In engineering there are credible and incredible failures. Nuclear power plants were designed against what was believed to be a “maximum credible accident.” Then came Fukushima, incredible.
In early December, a report from the National Infrastructure Advisory Council (NIAC) raised the possibility that a huge electric failure, the result of a concerted cyberattack or other event, could knock out electric supply in large swaths of the country for an extended period, weeks even months. A failure with consequences that would have been beyond thinkable before the computer age.
The report, which comes from an advisory council whose mission is to inform the president, has a weight that a think-tank study, for example, would not have. Here, it is the voice of the energy establishment speaking.
I found in reading this report and talking to people in the industry and in academia, it is easy to predict the end of social order as we know it.
It is a painful mind game to try to think how long families could survive without electricity. First off, you would be hot or cold, every appliance in the home would not work. Even if you have a generator, in short order the fuel, natural gas or gasoline, would be gone. How much non-perishable food do you have? I suspect most families would be going hungry after a few days. I would. Cell phones would run down and stay down, and the networks would collapse.
We would be reduced to living like animals without the skills that are inherent to animals. In bad scenarios, families with guns would outlast families without — for a few days.

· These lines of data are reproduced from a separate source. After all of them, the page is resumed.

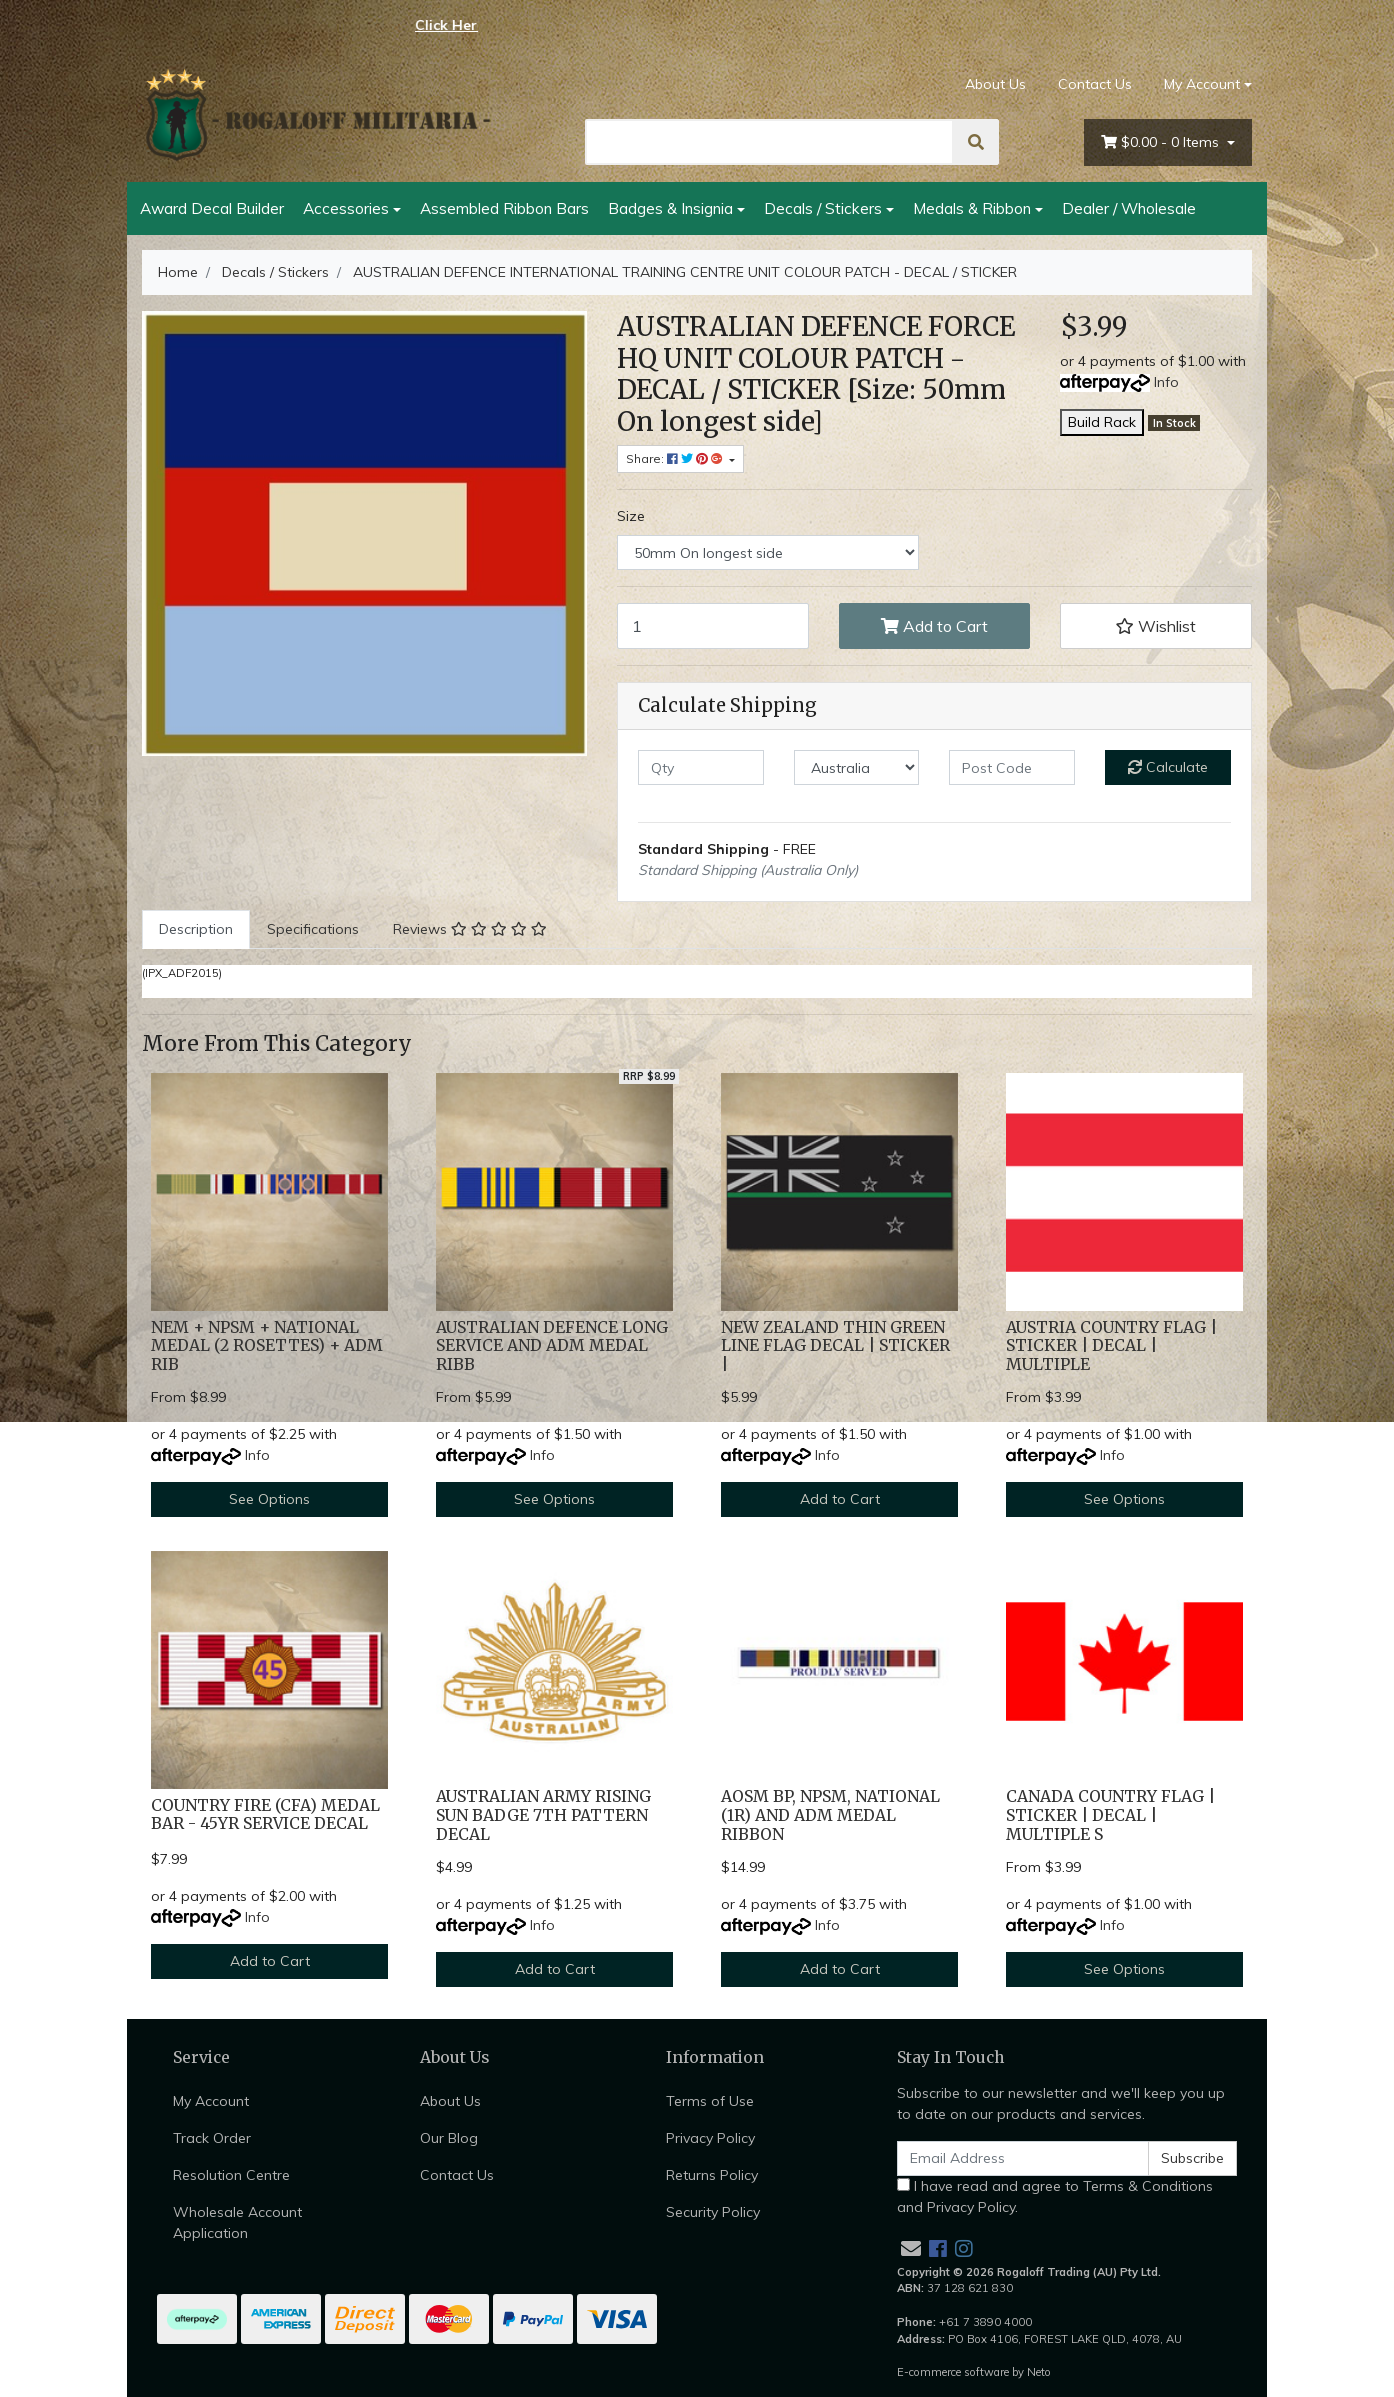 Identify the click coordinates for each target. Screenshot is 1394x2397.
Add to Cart (934, 626)
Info (1166, 382)
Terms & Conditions (1148, 2186)
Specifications (313, 929)
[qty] (701, 767)
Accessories (346, 208)
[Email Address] (1023, 2158)
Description (196, 929)
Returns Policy (712, 2175)
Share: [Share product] (676, 458)
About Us (995, 84)
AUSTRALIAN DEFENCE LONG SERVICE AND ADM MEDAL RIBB (552, 1346)
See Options (269, 1499)
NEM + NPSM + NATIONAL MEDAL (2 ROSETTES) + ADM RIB (267, 1346)
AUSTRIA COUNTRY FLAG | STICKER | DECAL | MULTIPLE (1111, 1346)
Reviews (470, 929)
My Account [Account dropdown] (1202, 84)
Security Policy (713, 2212)
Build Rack (1102, 422)
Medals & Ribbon (972, 208)
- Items (1162, 142)
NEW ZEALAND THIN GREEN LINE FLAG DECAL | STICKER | (835, 1346)
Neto (1039, 2372)
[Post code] (1012, 767)
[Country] (857, 767)
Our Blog (449, 2138)
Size (631, 516)
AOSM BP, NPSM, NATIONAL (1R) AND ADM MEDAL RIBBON (830, 1815)
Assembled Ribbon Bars (504, 208)
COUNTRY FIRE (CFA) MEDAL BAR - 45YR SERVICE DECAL (265, 1815)
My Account (211, 2101)
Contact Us (1095, 84)
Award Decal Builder (212, 208)
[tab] (196, 929)
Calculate (1168, 767)
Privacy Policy (710, 2138)
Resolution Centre (231, 2175)
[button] (1156, 626)
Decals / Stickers (823, 208)
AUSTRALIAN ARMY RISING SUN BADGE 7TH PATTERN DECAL (543, 1815)
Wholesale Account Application (237, 2222)
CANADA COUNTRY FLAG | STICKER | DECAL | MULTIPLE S (1110, 1815)
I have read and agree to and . (1055, 2196)
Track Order (212, 2138)
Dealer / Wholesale (1129, 208)
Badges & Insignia (670, 208)
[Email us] (911, 2248)
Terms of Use (710, 2101) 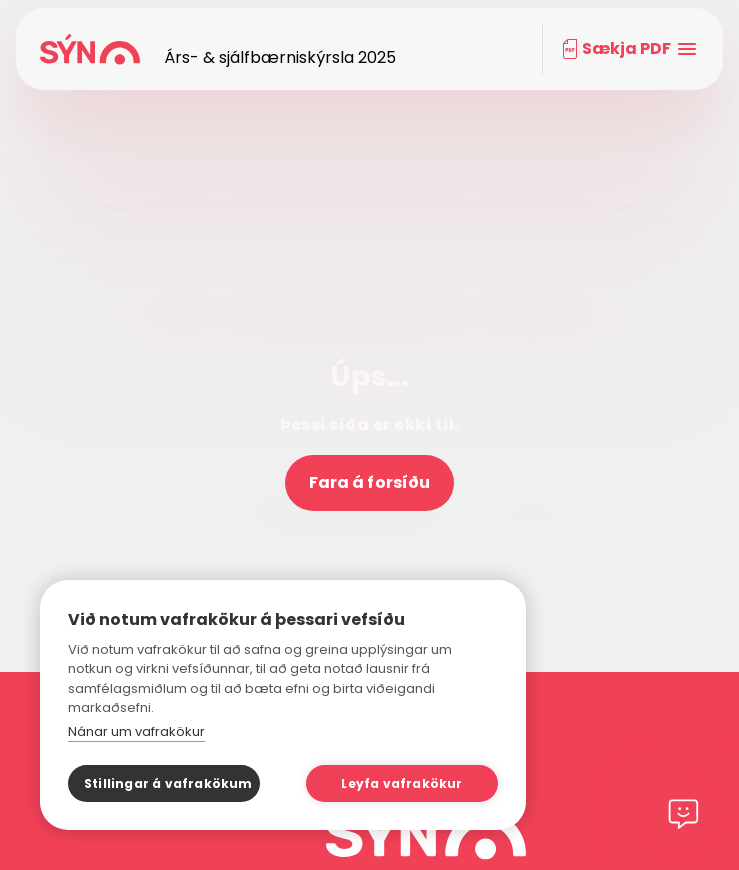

Survivalists would be proven right as they hung on, maybe for a few months, hunting for fresh food, hoping for clean water, and living off the non-perishable food they have stockpiled. Rumor would dominate as communications failed.
Electric utilities live in a world in which their realities are changing. Wildfires in California and Australia have pointed to a new liability for the companies: accidental ignition through falling lines, likely to get more serious as weather gets more aberrant and droughts become the normal in a time of climate change. That, together with cyberattack, puts them in a place of vulnerability they never anticipated.
Utilities are proud of their expertise — and justifiably so — in responding to short-term outages, even major ones. They rush crews to the scene, and with military zeal get the lines up and the power flowing.
Then came Puerto Rico after hurricanes Irma and Maria, which gave an inkling of what happens when the grid fails: total devastation and maybe as many as 2,975 lives lost.
The NIAC report cites Puerto Rico and emphasizes cascading blackouts as the grid begins to fail. As it is, utilities fend off daily cyberattacks, and every executive I have interviewed has emphasized that cyberattack is “what keeps me awake at night” — as Jacqueline Sargent, general manager and CEO of Austin Energy, told me recently.
The utility industry, often keen to be reassuring, was part of the preparation of the NIAC report. Scott Aaronson, point man in the industry’s trade organization the Edison Electric Institute, was involved in the report and has been raising the alarm in interviews since its release.
A new seriousness in the federal government, particularly in the Department of Homeland Security, the Department of Energy and the Pentagon, shows that the threat is real and credible. The White House has said nothing.
Changes not dictated by cyberattack defense, but which might aid it, are on the way. Small entities known as microgrids are cropping up. Think of the old utility model with central power stations as a city. The new one is a series of microgrids, more like villages, loosely connected and isolatable, and depending on local generation from solar and wind.
Also, the technology of defense against cyberattack is growing; there is a large cyber-defense industry. It is an escalating battle in which the defenses improve as the threat multiplies, a kind of cold war with weaponized computers.
In the new year, the invisible enemy will be engaged more than ever. But who knows what is enough? In the NIAC report, insiders have sounded the alarm about their own defenses. That is serious, credible.